QuickShiftClustering

August 24, 2016 · View on GitHub

QuickShift [1] is a fast method for hierarchical clustering, which first constructs the clustering tree, and subsequently allows to quickly cut links in the tree which exceed a specified length. This second step can be performed for different link-lengths without having to re-run the clustering itself. Care has been taken to provide a high-performance implementation.
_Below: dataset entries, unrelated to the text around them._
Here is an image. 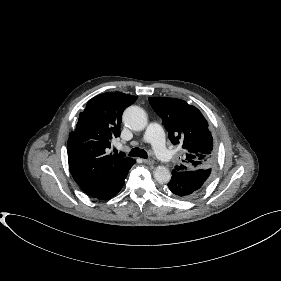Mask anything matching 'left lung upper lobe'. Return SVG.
Instances as JSON below:
<instances>
[{
	"instance_id": "left-lung-upper-lobe-1",
	"label": "left lung upper lobe",
	"mask_w": 281,
	"mask_h": 281,
	"mask_svg": "<svg viewBox=\"0 0 281 281\" xmlns=\"http://www.w3.org/2000/svg\"><path fill=\"white\" fill-rule=\"evenodd\" d=\"M149 102L162 119L172 144L182 147V163L173 171H212L216 161L215 148L208 123L201 112L175 98L150 97Z\"/></svg>"
}]
</instances>
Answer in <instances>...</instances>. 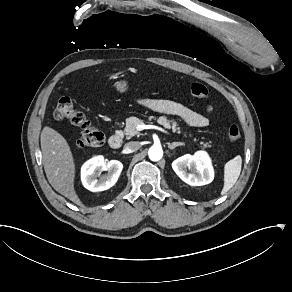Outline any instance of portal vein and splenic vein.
Wrapping results in <instances>:
<instances>
[{
	"mask_svg": "<svg viewBox=\"0 0 292 292\" xmlns=\"http://www.w3.org/2000/svg\"><path fill=\"white\" fill-rule=\"evenodd\" d=\"M136 129H137L138 131H142V130H145V129H152V130L160 131V132H162V133H164V134H166V135H168V136L171 135L166 129H164V128L158 126V125H151V124H149V125H145V124H137Z\"/></svg>",
	"mask_w": 292,
	"mask_h": 292,
	"instance_id": "portal-vein-and-splenic-vein-1",
	"label": "portal vein and splenic vein"
}]
</instances>
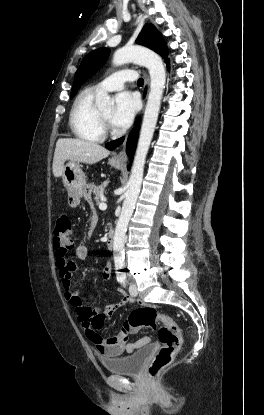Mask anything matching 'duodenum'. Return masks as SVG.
Segmentation results:
<instances>
[{
	"instance_id": "obj_1",
	"label": "duodenum",
	"mask_w": 264,
	"mask_h": 415,
	"mask_svg": "<svg viewBox=\"0 0 264 415\" xmlns=\"http://www.w3.org/2000/svg\"><path fill=\"white\" fill-rule=\"evenodd\" d=\"M96 223H97V221L94 218L90 221V225L92 227H94L96 225ZM114 240H115L114 229L111 226H109L108 233H107L106 240H105L106 246L109 250L114 249Z\"/></svg>"
}]
</instances>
[1] Quick Shift and Kernel Methods for Mode Seeking

Functions

a = quickshift(data)
a = quickshift(data, sigma)
# cluster ndim x nsamplex matrix data.
# sigma: Gaussian kernel width, see paper

labels = quickshiftlabels(a::QuickShift)
labels = quickshiftlabels(a::QuickShift, maxlinklength)
# cut links in the tree with length > maxlinklength
# return cluster labels for data points.

quickshiftplot(a, data, labels)
# plot data points and hierarchical links
# needs PyPlot installed, only for 2D

Performance

data 2 x N	Runtime quickshift	Runtime quickshiftlabels
1000	0.06 sec	0.0002 sec
10000	0.27 sec	0.004 sec
100000	9.67 sec	0.04 sec

For larger numbers of data points, you might want to use KShiftsClustering.jl to cluster the N data points to e.g. 10.000 cluster centers, and then perform QuickShift on those.
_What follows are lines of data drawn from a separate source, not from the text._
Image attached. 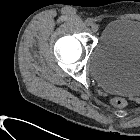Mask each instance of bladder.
I'll use <instances>...</instances> for the list:
<instances>
[{
    "instance_id": "31cf9c89",
    "label": "bladder",
    "mask_w": 140,
    "mask_h": 140,
    "mask_svg": "<svg viewBox=\"0 0 140 140\" xmlns=\"http://www.w3.org/2000/svg\"><path fill=\"white\" fill-rule=\"evenodd\" d=\"M90 72L106 91L140 95V21L108 22L91 53Z\"/></svg>"
}]
</instances>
Comparison with kmedoids for 20.000 points:

using Clustering, QuickShiftClustering, FunctionalDataUtils

data = rand(2,20000)
@time a = kmedoids(1-exp(-distance(data,data)*10),10)
#  =>  elapsed time: 56.666481916 seconds (41126243444 bytes allocated, 15.31% gc time)

@time labels = quickshiftlabels(quickshift(data))
#  =>  elapsed time: 1.187448525 seconds (277816624 bytes allocated, 28.79% gc time)

Example

using FunctionalData
data = @p map unstack(1:10) (x->10*randn(2,1).+randn(2,100)) | flatten

using QuickShiftClustering
a = quickshift(data)           
labels = quickshiftlabels(a)   

quickshiftplot(a, data, labels)